どう考えてもオーバーワークであり、無理をすれば人間よりはるかに優れた身体能力を持つ怪人であっても、体調を崩すのは間違いなかった。
ただ、それとは逆に精神面は一切問題を見せず、むしろデータでのメンタル状態がストレス指数最低でかつ穏やかで楽しい状態という最高状態を常に維持し続けていた。
「……クアン。良い空気吸ってんなぁ。ちょっと現場を見てみるか」
そう言ってテイルはドローンを動かし、クアンの現場付近をモニターに映した。
映し出した映像はどうやら火事の現場らしい。
十階ほどのビルから煙が上がり、サイレンの音が鳴り響き救急車から放水を受けている。
そんなサイレンの音こに負けないほど周囲の野次馬達からざわついた声が流れている中、クアンは平然とビルに突っ込んだ。
水の怪人であるクアンは、多少の高温状態であっても水は使い続ける事が出来る為火事現場には比較的強かった。

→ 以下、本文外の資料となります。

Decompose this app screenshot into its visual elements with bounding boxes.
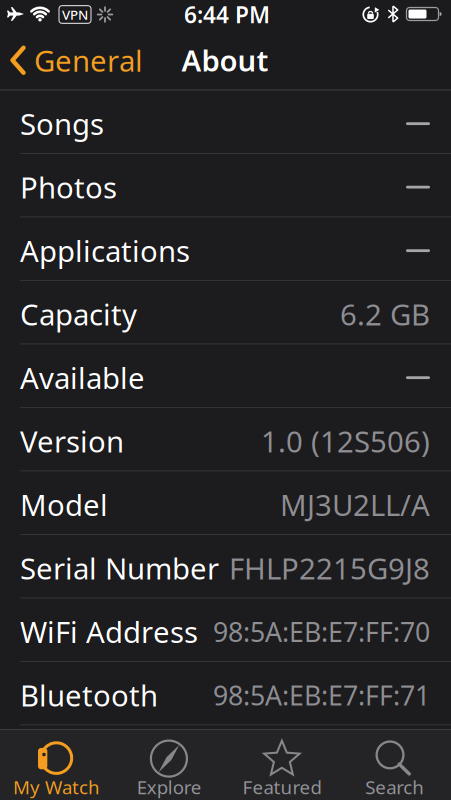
staticText: 6:44 PM [184, 0, 270, 30]
staticText: 98:5A:EB:E7:FF:70 [213, 614, 430, 649]
staticText: WiFi Address [20, 612, 198, 651]
button[interactable]: Search [338, 730, 451, 800]
staticText: Photos [20, 168, 117, 207]
staticText: Bluetooth [20, 676, 158, 715]
staticText: Search [365, 775, 424, 799]
staticText: Songs [20, 104, 104, 143]
staticText: Capacity [20, 295, 137, 334]
staticText: Model [20, 485, 108, 524]
staticText: Available [20, 358, 145, 397]
staticText: 1.0 (12S506) [261, 422, 430, 461]
staticText: 6.2 GB [340, 295, 430, 334]
staticText: Applications [20, 231, 190, 270]
button[interactable]: Explore [113, 730, 226, 800]
staticText: VPN [62, 6, 88, 23]
staticText: 98:5A:EB:E7:FF:71 [213, 677, 430, 713]
staticText: Featured [242, 775, 321, 799]
button[interactable]: Featured [226, 730, 338, 800]
staticText: General [34, 41, 143, 80]
staticText: About [182, 40, 268, 80]
staticText: Serial Number [20, 549, 219, 588]
staticText: MJ3U2LL/A [280, 485, 430, 524]
staticText: Explore [137, 775, 202, 799]
button[interactable]: General [0, 41, 143, 80]
staticText: Version [20, 422, 124, 461]
staticText: My Watch [13, 775, 100, 799]
staticText: FHLP2215G9J8 [229, 549, 430, 588]
button[interactable]: My Watch [0, 730, 113, 800]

そしてわずか数秒後に、クアンは倒れている五歳くらいの女の子を抱きかかえビルから出て来た。
ここ最近のクアンを知っている人にとってはありふれた見慣れた光景であり、知らない人には神々しく映るような光景。
青く長い髪の女性がわが身を顧みず肌や服が多少焦げてでも誰かを救うその姿は、まぎれもなく英雄そのものだった。
大勢の拍手に迎えられながら、クアンはその女の子を医者に手渡した。
「この子のお母さんかお父さんはいませんか!?」
その言葉を聞き、野次馬の奥の方で泣き叫ぶような声をあげて手を挙げる女性がいた。
クアンはその女性の傍に移動して抱きかかえ、救急車の傍に運ぶ。
「体調を診る限り大丈夫だとは思います。ですが、それでも救急車の付き添いをしてあげて下さい。起きた時お母さんが見えないと不安ですからね」
そんなクアンの言葉に母親は泣きながら手を握り、そのまま救急車に乗り込み去っていった。
「あ、演技するの忘れてた。まあ良いですね。正義の方いませんでしたし」
ぽつりとそう呟いた後、クアンは別の場所に、大量の拍手を背に受けながら走り去っていった。
「……良い空気吸ってるわね」
「うむ。娘が楽しそうで何よりだ」
テイルは嬉しそうにそう呟いた。
「うーん。悪の組織というか正義のヒーローみたいな子ね」
「だが、クアンも十分悪らしいとこあるんだぞ?」
「え? ちょっとお茶目なところ? その程度ならヒーローでも良くあるじゃない」
ユキが首を傾げると、テイルはパソコンに保存していたデータをモニターに映した。
『本当に最低ですね。生まれるところからやり直した方が良いんじゃないですか?』
『下らない事に人生を費やしましたね』
『はぁ。貴方とは何の言葉も交わしたくありません』
『人ってこんなに愚かになれるんですね』
露出狂や窃盗犯等の犯人に向かって蔑むような目を向けながらクアンが暴言を浴びせているシーンを切り繋げた物を見て、ユキは目を丸くした。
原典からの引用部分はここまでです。